I just finished migrating a client’s blog from Drupal to WordPress 3.0. When I took on the project, I assumed there was a straightforward way to migrate content from Drupal to WordPress, but I was mistaken. Fortunately, there is a way, but it involves directly mucking about with the Drupal and WordPress databases. Never fear! There are some tools to help.
After a bunch of research, I found the most comprehensive and up-to-date solution on Mike Smullin’s blog. It wasn’t that up-to-date, though, having been written over a year ago and targeted at WordPress 2.7. Some helpful comments on that post offered a few refinements, and I added a few of my own to accommodate the particular quirks of this client’s site.
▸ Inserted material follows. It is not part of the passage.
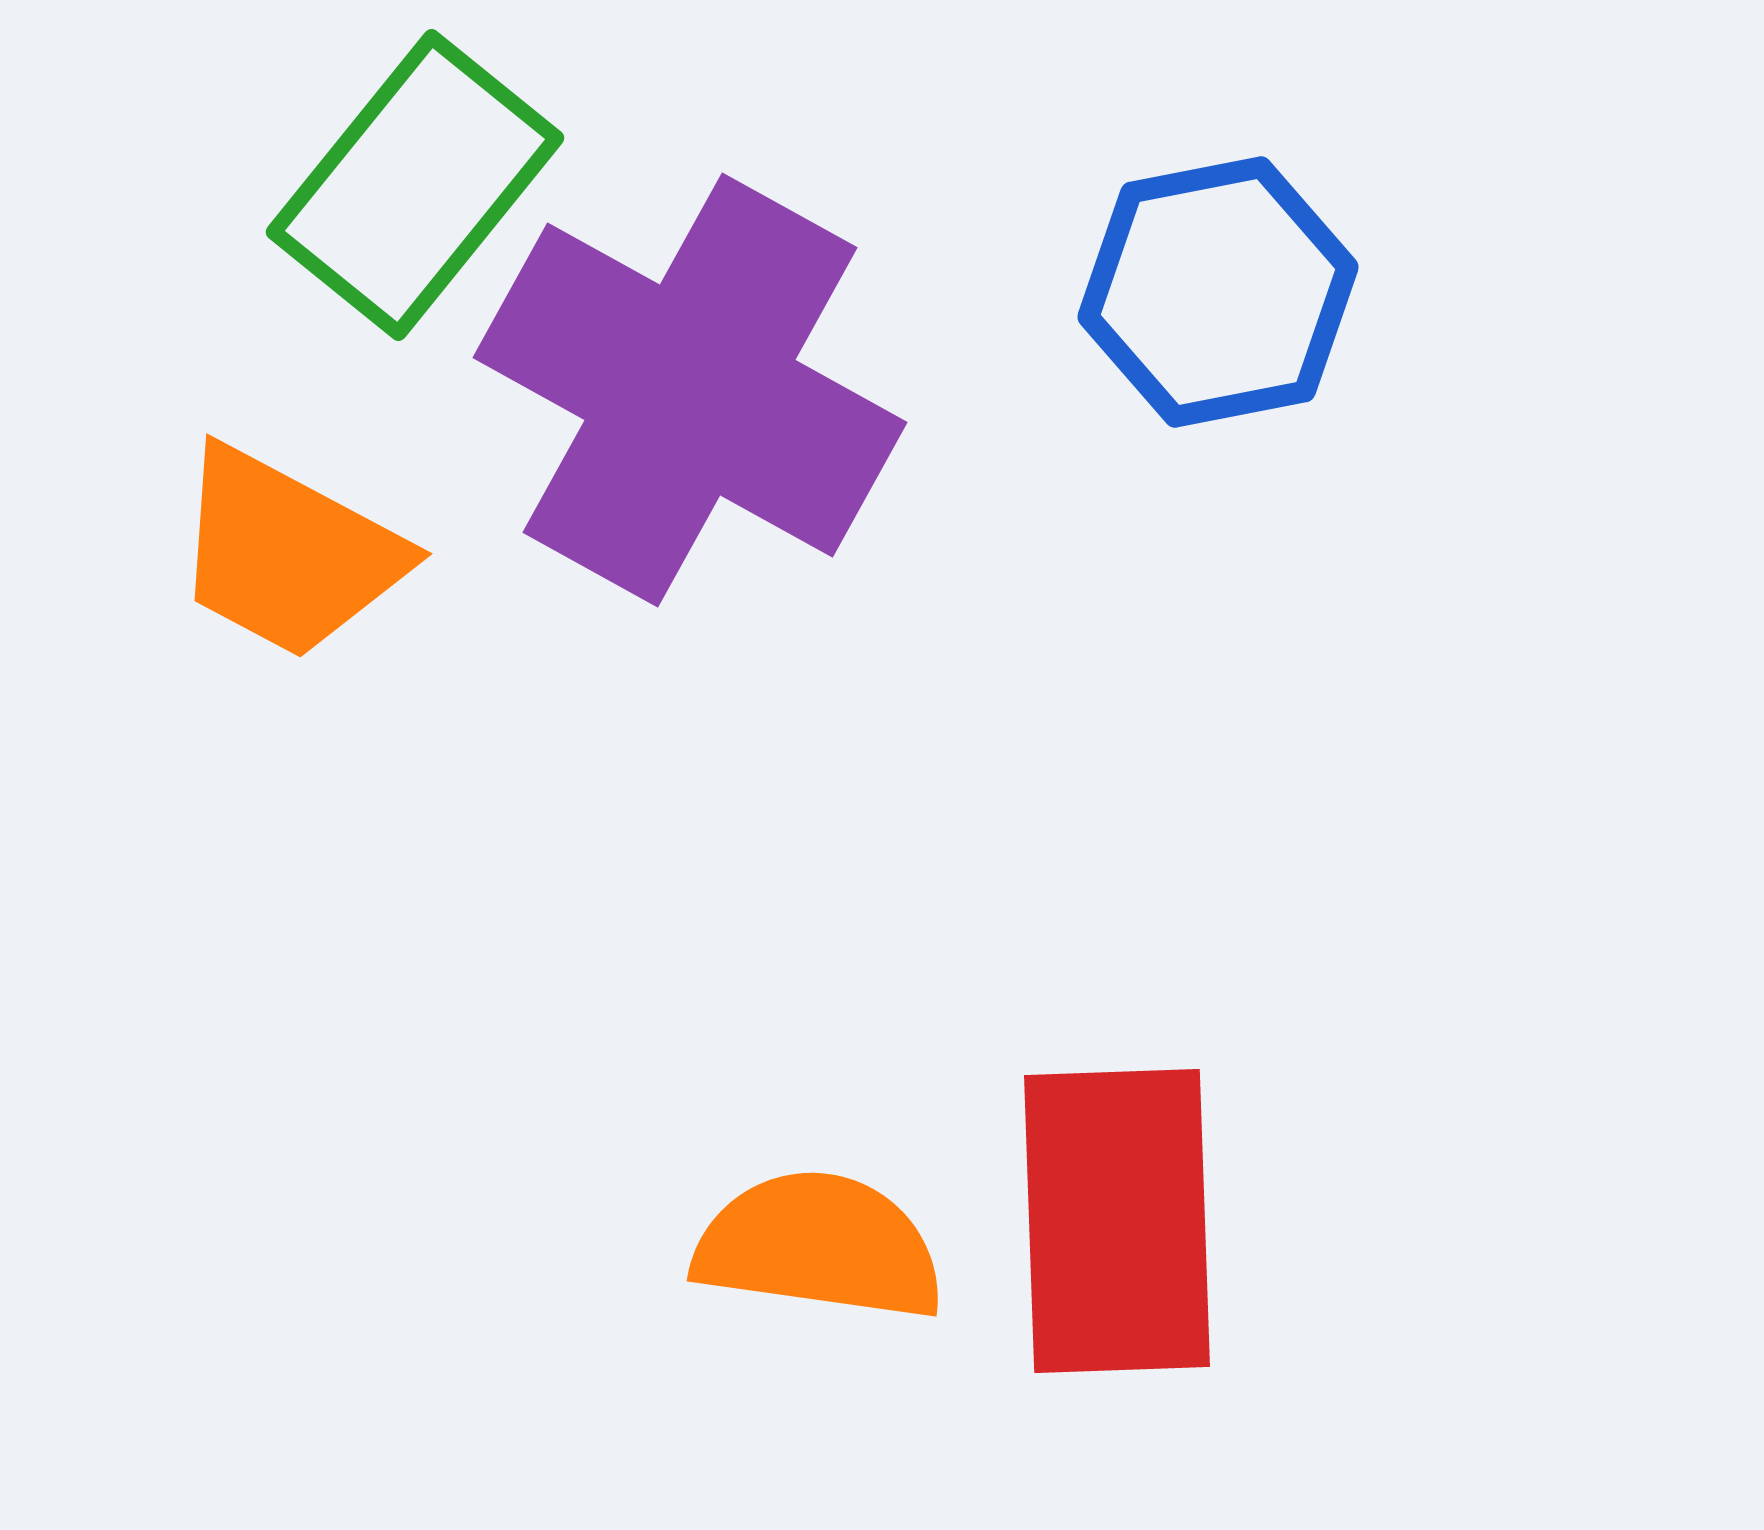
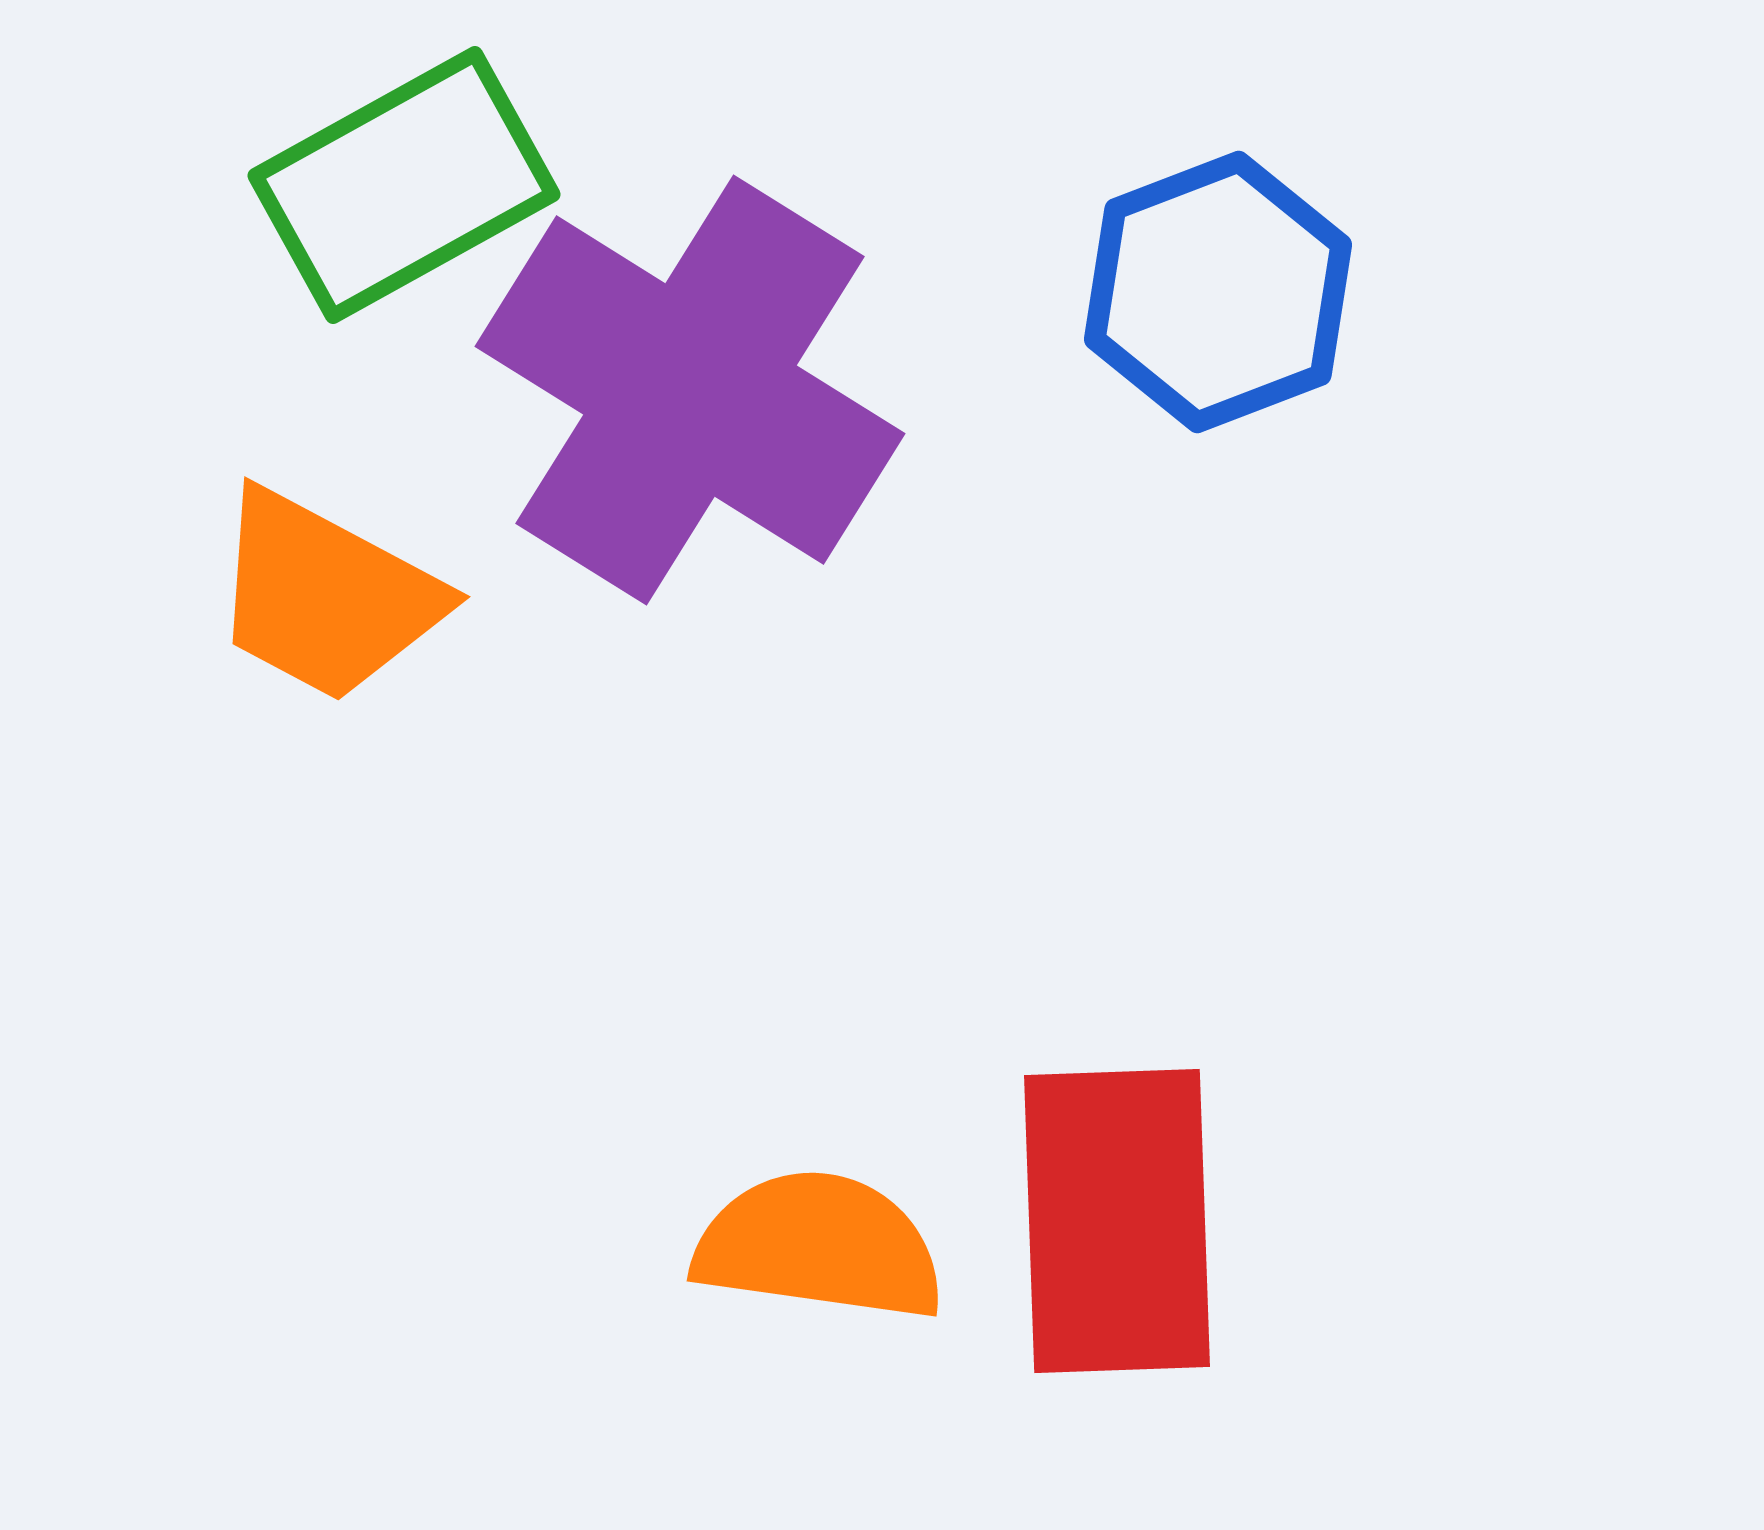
green rectangle: moved 11 px left; rotated 22 degrees clockwise
blue hexagon: rotated 10 degrees counterclockwise
purple cross: rotated 3 degrees clockwise
orange trapezoid: moved 38 px right, 43 px down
# DRUPAL-TO-WORDPRESS CONVERSION SCRIPT
# Changelog
# 07.29.2010 – Updated by Scott Anderson / Room 34 Creative Services http://blog.room34.com/archives/4530
# 02.06.2009 – Updated by Mike Smullin http://www.mikesmullin.com/development/migrate-convert-import-drupal-5-to-wordpress-27/
# 05.15.2007 – Updated by D’Arcy Norman http://www.darcynorman.net/2007/05/15/how-to-migrate-from-drupal-5-to-wordpress-2/
# 05.19.2006 – Created by Dave Dash http://spindrop.us/2006/05/19/migrating-from-drupal-47-to-wordpress/
# This assumes that WordPress and Drupal are in separate databases, named 'wordpress' and 'drupal'.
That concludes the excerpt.